On peut écrire, sans risque de se tromper, que le souci de certains hommes a été, aux temps préhistoriques, la conservation de leurs aliments.

Il est vraisemblable de penser que le fruit et le poisson, séchés à l’air, ont été les premières denrées conservées, surtout dans les régions ensoleillées.

Nous savons par leurs écrivains que, dans l’Italie et la Grèce antiques, on chauffait le vin pour le conserver. Les Romains, gens ingénieux, employaient de véritables étuves.

Les Gaulois ne connaissaient pas la vigne ; ce furent leurs conquérants romains qui l’importèrent d’abord en Provence, puis dans la Narbonnaise, d’où elle s’étendit à presque tout le pays.

Sautant plusieurs siècles, nous trouvons, il y a environ cent ans, les travaux du Français F. Appert, qui mettent au point la conservation par la chaleur et en vase clos des denrées périssables, liquides et solides.

De ces travaux date l’industrie de la conserve, qui est devenue par la suite un revenu national.
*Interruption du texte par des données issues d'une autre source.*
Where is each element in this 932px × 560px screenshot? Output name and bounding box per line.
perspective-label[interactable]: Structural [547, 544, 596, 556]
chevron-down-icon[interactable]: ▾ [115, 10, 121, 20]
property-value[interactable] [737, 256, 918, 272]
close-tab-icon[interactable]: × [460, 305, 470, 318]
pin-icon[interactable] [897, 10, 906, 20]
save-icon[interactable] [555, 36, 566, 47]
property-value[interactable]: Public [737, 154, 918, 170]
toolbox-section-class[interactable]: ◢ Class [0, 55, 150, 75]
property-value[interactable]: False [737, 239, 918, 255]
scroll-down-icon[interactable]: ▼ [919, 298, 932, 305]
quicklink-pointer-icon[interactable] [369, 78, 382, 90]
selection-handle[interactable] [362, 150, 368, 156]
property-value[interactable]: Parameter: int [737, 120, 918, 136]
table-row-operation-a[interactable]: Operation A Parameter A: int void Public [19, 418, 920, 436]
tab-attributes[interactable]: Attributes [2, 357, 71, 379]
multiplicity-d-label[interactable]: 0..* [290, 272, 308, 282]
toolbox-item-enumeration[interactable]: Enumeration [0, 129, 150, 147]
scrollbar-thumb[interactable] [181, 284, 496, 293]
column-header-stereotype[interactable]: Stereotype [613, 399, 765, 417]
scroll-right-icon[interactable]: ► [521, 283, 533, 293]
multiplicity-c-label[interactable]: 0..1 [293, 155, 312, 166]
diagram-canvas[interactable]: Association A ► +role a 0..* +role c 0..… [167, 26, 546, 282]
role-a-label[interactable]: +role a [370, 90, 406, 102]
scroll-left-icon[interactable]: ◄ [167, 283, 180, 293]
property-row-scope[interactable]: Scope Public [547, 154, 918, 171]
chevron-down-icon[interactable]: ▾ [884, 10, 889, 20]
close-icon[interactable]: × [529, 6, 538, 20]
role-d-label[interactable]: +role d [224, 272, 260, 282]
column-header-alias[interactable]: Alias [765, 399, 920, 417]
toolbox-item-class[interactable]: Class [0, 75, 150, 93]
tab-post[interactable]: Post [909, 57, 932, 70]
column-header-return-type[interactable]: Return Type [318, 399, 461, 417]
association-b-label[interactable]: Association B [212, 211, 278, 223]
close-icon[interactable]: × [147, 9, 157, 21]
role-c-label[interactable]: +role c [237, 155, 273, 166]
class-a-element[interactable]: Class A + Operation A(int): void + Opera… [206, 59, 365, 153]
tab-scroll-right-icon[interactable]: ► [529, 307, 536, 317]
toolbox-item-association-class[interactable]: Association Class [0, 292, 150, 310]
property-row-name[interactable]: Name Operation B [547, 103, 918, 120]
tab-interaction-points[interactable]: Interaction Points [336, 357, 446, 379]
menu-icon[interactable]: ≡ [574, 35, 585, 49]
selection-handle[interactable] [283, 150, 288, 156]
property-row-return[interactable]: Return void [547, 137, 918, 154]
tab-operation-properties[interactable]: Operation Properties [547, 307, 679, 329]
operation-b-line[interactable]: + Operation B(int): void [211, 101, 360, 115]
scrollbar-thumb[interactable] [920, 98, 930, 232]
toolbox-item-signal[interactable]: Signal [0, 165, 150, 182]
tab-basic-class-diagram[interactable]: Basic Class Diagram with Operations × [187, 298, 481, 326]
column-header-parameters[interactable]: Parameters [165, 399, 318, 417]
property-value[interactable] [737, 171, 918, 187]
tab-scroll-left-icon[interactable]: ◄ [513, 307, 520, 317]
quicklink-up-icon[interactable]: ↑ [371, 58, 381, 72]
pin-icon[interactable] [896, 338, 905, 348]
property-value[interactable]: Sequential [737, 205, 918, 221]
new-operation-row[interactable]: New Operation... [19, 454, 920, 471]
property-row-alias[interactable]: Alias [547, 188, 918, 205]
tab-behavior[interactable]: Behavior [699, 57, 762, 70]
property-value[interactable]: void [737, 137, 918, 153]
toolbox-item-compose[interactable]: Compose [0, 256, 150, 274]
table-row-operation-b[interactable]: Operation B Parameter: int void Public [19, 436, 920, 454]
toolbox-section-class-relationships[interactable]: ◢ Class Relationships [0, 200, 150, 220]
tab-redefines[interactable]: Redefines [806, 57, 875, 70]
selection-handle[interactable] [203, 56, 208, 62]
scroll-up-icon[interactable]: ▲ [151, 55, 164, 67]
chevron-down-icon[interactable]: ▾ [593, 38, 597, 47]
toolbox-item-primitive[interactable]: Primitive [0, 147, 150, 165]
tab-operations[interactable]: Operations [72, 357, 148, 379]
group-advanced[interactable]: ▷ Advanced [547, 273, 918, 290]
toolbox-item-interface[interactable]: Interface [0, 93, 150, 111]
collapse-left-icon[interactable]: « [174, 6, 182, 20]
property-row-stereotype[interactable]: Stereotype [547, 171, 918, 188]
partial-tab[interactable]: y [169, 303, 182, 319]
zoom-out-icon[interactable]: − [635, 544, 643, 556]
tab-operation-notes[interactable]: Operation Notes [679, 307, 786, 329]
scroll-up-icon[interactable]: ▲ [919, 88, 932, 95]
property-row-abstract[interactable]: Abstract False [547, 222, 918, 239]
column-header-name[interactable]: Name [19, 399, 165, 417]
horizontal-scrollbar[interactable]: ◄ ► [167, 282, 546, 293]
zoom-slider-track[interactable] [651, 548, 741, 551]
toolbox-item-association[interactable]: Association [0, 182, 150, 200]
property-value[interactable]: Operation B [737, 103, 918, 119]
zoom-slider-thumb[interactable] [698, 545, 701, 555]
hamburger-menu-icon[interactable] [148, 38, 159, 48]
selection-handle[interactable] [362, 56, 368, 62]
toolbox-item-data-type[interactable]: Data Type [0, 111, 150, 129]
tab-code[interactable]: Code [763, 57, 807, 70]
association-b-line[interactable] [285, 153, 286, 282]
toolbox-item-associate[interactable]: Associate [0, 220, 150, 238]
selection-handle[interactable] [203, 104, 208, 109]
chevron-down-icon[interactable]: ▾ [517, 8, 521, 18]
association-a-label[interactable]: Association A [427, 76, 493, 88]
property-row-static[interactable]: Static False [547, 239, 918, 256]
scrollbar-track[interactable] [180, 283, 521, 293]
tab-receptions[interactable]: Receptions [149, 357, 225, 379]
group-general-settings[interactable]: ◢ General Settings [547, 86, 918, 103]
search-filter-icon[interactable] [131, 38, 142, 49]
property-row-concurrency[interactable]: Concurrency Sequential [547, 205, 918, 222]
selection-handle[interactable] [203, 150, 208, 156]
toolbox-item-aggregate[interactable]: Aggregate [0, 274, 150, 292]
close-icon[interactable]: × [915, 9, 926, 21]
Appert a ainsi conservé le vin, mais nous devons à Pasteur d’avoir repris et étudié à fond cette question, à la demande, du reste, du gouvernement du second Empire, et d’avoir, dans un magistral rapport, indiqué les causes pour lesquelles la chaleur tue ou endort les germes parasites du vin. « Il suffirait, écrit-il, de porter [le vin] pendant quelques instants à la température de 50° à 60°. »

Pasteur a donc donné son nom au procédé de conservation par chauffage, non seulement du vin, mais, en général, de tous les liquides périssables.

Les travaux sur le chauffage des vins et sa mise en pratique ont ensuite été poursuivis par différentes personnes, dont M. le professeur Gayon, de Bordeaux. Il est intéressant de rappeler ce qu’il communiquait, comme conclusion, il y a quarante-cinq ans, au Congrès des Sociétés savantes de cette ville :

« Contrairement à une opinion encore assez répandue, le chauffage appliqué quelques mois seulement après la récolte n’immobilise pas le vin ; celui-ci, au contraire, évolue d’une façon régulière, se clarifie, se dépouille, se développe et vieillit normalement.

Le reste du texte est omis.